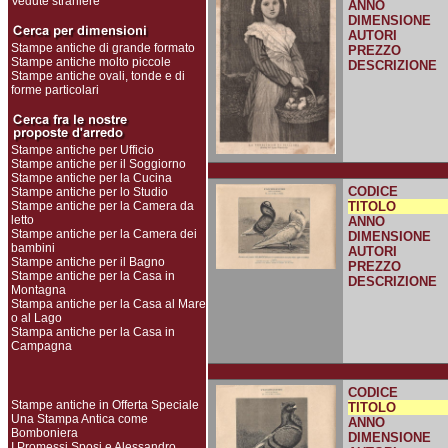
Vedute straniere
ANNO
DIMENSIONE
AUTORI
Stampe antiche di grande formato
PREZZO
Stampe antiche molto piccole
DESCRIZIONE
Stampe antiche ovali, tonde e di
forme particolari
Stampe antiche per Ufficio
Stampe antiche per il Soggiorno
Stampe antiche per la Cucina
CODICE
Stampe antiche per lo Studio
Stampe antiche per la Camera da
TITOLO
letto
ANNO
Stampe antiche per la Camera dei
DIMENSIONE
bambini
AUTORI
Stampe antiche per il Bagno
PREZZO
Stampe antiche per la Casa in
DESCRIZIONE
Montagna
Stampa antiche per la Casa al Mare
o al Lago
Stampa antiche per la Casa in
Campagna
CODICE
Stampe antiche in Offerta Speciale
TITOLO
Una Stampa Antica come
ANNO
Bomboniera
DIMENSIONE
I Promessi Sposi e Alessandro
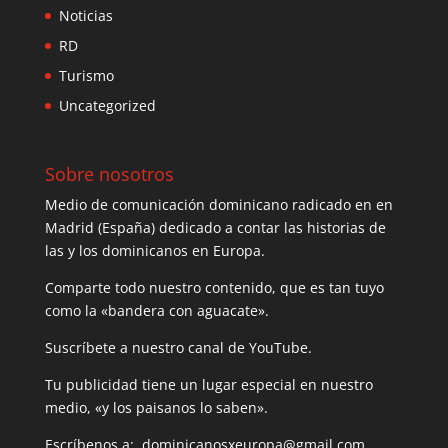
Noticias
RD
Turismo
Uncategorized
Sobre nosotros
Medio de comunicación dominicano radicado en en
Madrid (España) dedicado a contar las historias de
las y los dominicanos en Europa.
Comparte todo nuestro contenido, que es tan tuyo
como la «bandera con aguacate».
Suscríbete a nuestro canal de YouTube.
Tu publicidad tiene un lugar especial en nuestro
medio, «y los paisanos lo saben».
Escríbenos a: dominicanosxeuropa@gmail.com.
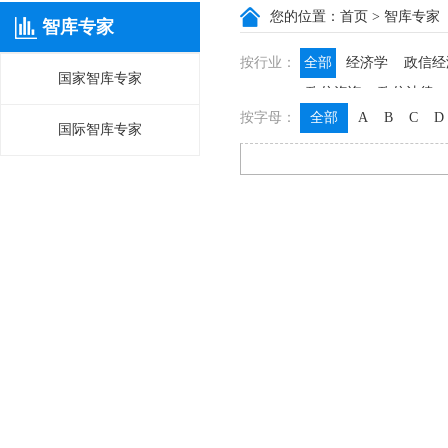
您的位置：
首页
> 智库专家
智库专家
按行业：
全部
经济学
政信经
国家智库专家
政信咨询
政信法律
按字母：
全部
A
B
C
D
国际智库专家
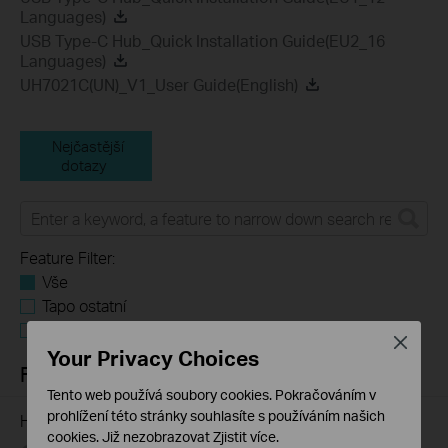
Languages)
USB Type-C Hub_Quick Installation Guide(EU2_16
Languages)
UH7021C(UN)_V1_User Guide(English)
Nejčastější
dotazy
Feature Filter:
Vše
Tapo ostatní
Požadavky na uživatelskou aplikaci
Close
Your Privacy Choices
FAQ
Tento web používá soubory cookies. Pokračováním v
prohlížení této stránky souhlasíte s používáním našich
How to Find the Model Number of Your TP-Link Device
cookies.
Již nezobrazovat
Zjistit více
.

======

** Task directions **
Leaving the pictures out, output each line of the listing exactly.

** Task response **
Vedute straniere
ANNO
DIMENSIONE
AUTORI
Stampe antiche di grande formato
PREZZO
Stampe antiche molto piccole
DESCRIZIONE
Stampe antiche ovali, tonde e di
forme particolari
Stampe antiche per Ufficio
Stampe antiche per il Soggiorno
Stampe antiche per la Cucina
CODICE
Stampe antiche per lo Studio
Stampe antiche per la Camera da
TITOLO
letto
ANNO
Stampe antiche per la Camera dei
DIMENSIONE
bambini
AUTORI
Stampe antiche per il Bagno
PREZZO
Stampe antiche per la Casa in
DESCRIZIONE
Montagna
Stampa antiche per la Casa al Mare
o al Lago
Stampa antiche per la Casa in
Campagna
CODICE
Stampe antiche in Offerta Speciale
TITOLO
Una Stampa Antica come
ANNO
Bomboniera
DIMENSIONE
I Promessi Sposi e Alessandro
Noticias
RD
Turismo
Uncategorized
Sobre nosotros
Medio de comunicación dominicano radicado en en
Madrid (España) dedicado a contar las historias de
las y los dominicanos en Europa.
Comparte todo nuestro contenido, que es tan tuyo
como la «bandera con aguacate».
Suscríbete a nuestro canal de YouTube.
Tu publicidad tiene un lugar especial en nuestro
medio, «y los paisanos lo saben».
Escríbenos a: dominicanosxeuropa@gmail.com.
您的位置：
首页
> 智库专家
智库专家
按行业：
全部
经济学
政信经
国家智库专家
政信咨询
政信法律
按字母：
全部
A
B
C
D
国际智库专家
Languages)
USB Type-C Hub_Quick Installation Guide(EU2_16
Languages)
UH7021C(UN)_V1_User Guide(English)
Nejčastější
dotazy
Feature Filter:
Vše
Tapo ostatní
Požadavky na uživatelskou aplikaci
Close
Your Privacy Choices
FAQ
Tento web používá soubory cookies. Pokračováním v
prohlížení této stránky souhlasíte s používáním našich
How to Find the Model Number of Your TP-Link Device
cookies.
Již nezobrazovat
Zjistit více
.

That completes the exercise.